### Task brief:
Your response should reproduce every line of the entries that contains the word "lodges".

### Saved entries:
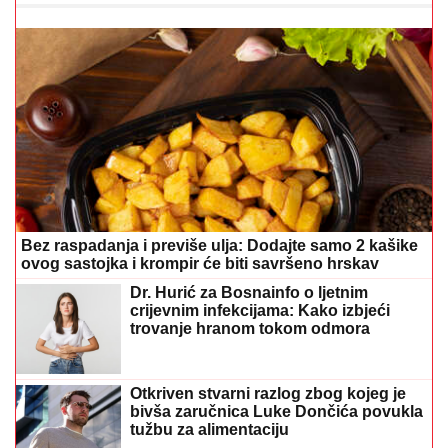
Bez raspadanja i previše ulja: Dodajte samo 2 kašike
ovog sastojka i krompir će biti savršeno hrskav
Dr. Hurić za Bosnainfo o ljetnim
crijevnim infekcijama: Kako izbjeći
trovanje hranom tokom odmora
Otkriven stvarni razlog zbog kojeg je
bivša zaručnica Luke Dončića povukla
tužbu za alimentaciju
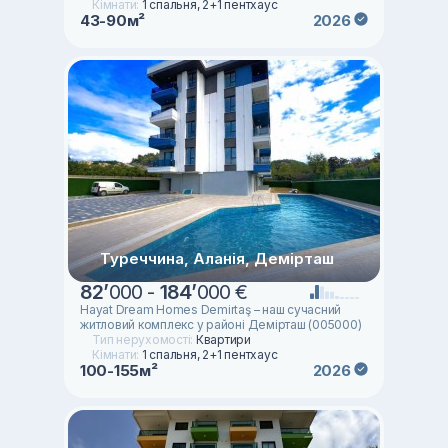
Кімнати:
1 спальня, 2+1 пентхаус
43-90м²
2026
Туреччина, Аланія, Демірташ
82
’
000 -
184
’
000 €
Hayat Dream Homes Demirtaş – наш сучасний
житловий комплекс у районі Демірташ (005000)
Тип нерухомості:
Квартири
Кімнати:
1 спальня, 2+1 пентхаус
100-155м²
2026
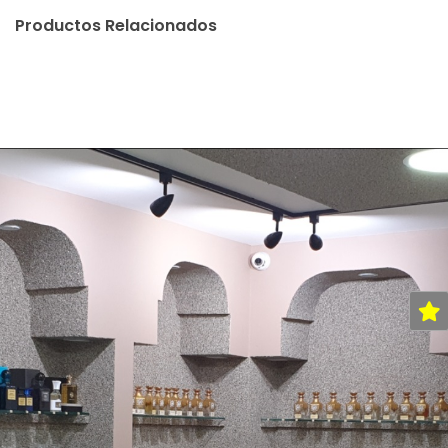
Productos Relacionados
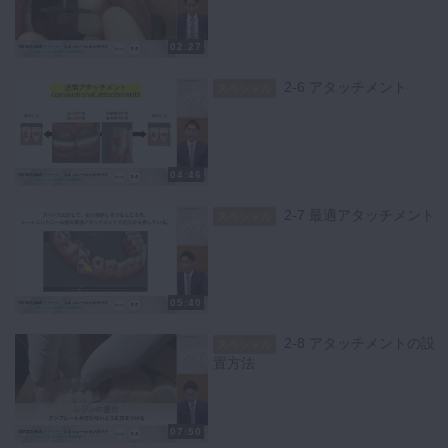
02:27
2-6 アタッチメント
スペシャル
04:46
2-7 最適アタッチメント
スペシャル
05:40
2-8 アタッチメントの設
スペシャル
置方法
07:50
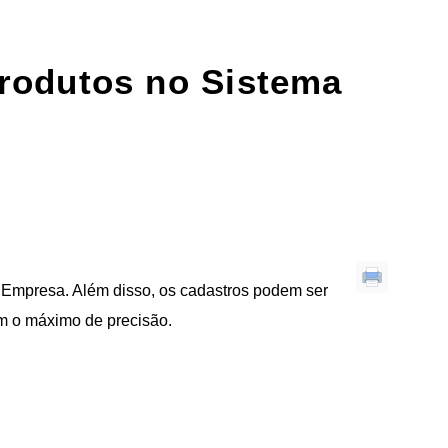
rodutos no Sistema
 Empresa. Além disso, os cadastros podem ser
om o máximo de precisão.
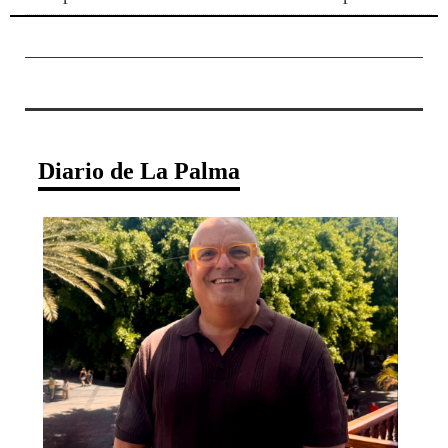
Diario de La Palma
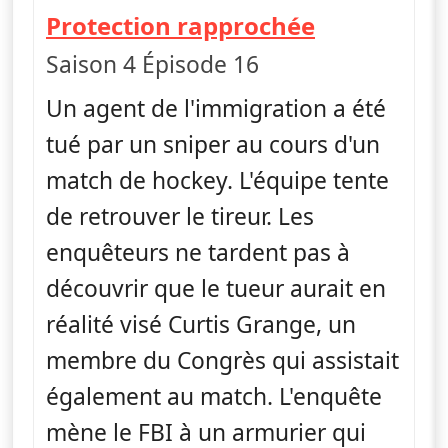
— FBI
Protection rapprochée
Saison 4 Épisode 16
Un agent de l'immigration a été
tué par un sniper au cours d'un
match de hockey. L'équipe tente
de retrouver le tireur. Les
enquêteurs ne tardent pas à
découvrir que le tueur aurait en
réalité visé Curtis Grange, un
membre du Congrès qui assistait
également au match. L'enquête
mène le FBI à un armurier qui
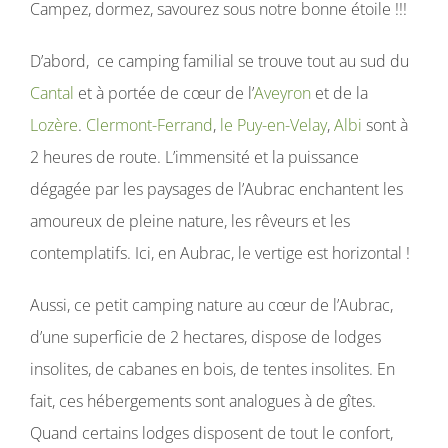
Campez, dormez, savourez sous notre bonne étoile !!!
D’abord, ce camping familial se trouve tout au sud du
Cantal
et à portée de cœur de l’
Aveyron
et de la
Lozère
.
Clermont-Ferrand
,
le Puy-en-Velay
,
Albi
sont à
2 heures de route. L’immensité et la puissance
dégagée par les paysages de l’Aubrac enchantent les
amoureux de pleine nature, les rêveurs et les
contemplatifs. Ici, en Aubrac, le vertige est horizontal !
Aussi, ce petit camping nature au cœur de l’Aubrac,
d’une superficie de 2 hectares, dispose de lodges
insolites, de cabanes en bois, de tentes insolites. En
fait, ces hébergements sont analogues à de gîtes.
Quand certains lodges disposent de tout le confort,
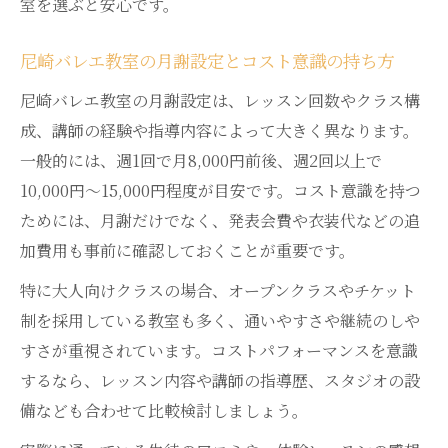
室を選ぶと安心です。
尼崎バレエ教室の月謝設定とコスト意識の持ち方
尼崎バレエ教室の月謝設定は、レッスン回数やクラス構
成、講師の経験や指導内容によって大きく異なります。
一般的には、週1回で月8,000円前後、週2回以上で
10,000円〜15,000円程度が目安です。コスト意識を持つ
ためには、月謝だけでなく、発表会費や衣装代などの追
加費用も事前に確認しておくことが重要です。
特に大人向けクラスの場合、オープンクラスやチケット
制を採用している教室も多く、通いやすさや継続のしや
すさが重視されています。コストパフォーマンスを意識
するなら、レッスン内容や講師の指導歴、スタジオの設
備なども合わせて比較検討しましょう。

### Exercise answer:
d’une superficie de 2 hectares, dispose de lodges
Quand certains lodges disposent de tout le confort,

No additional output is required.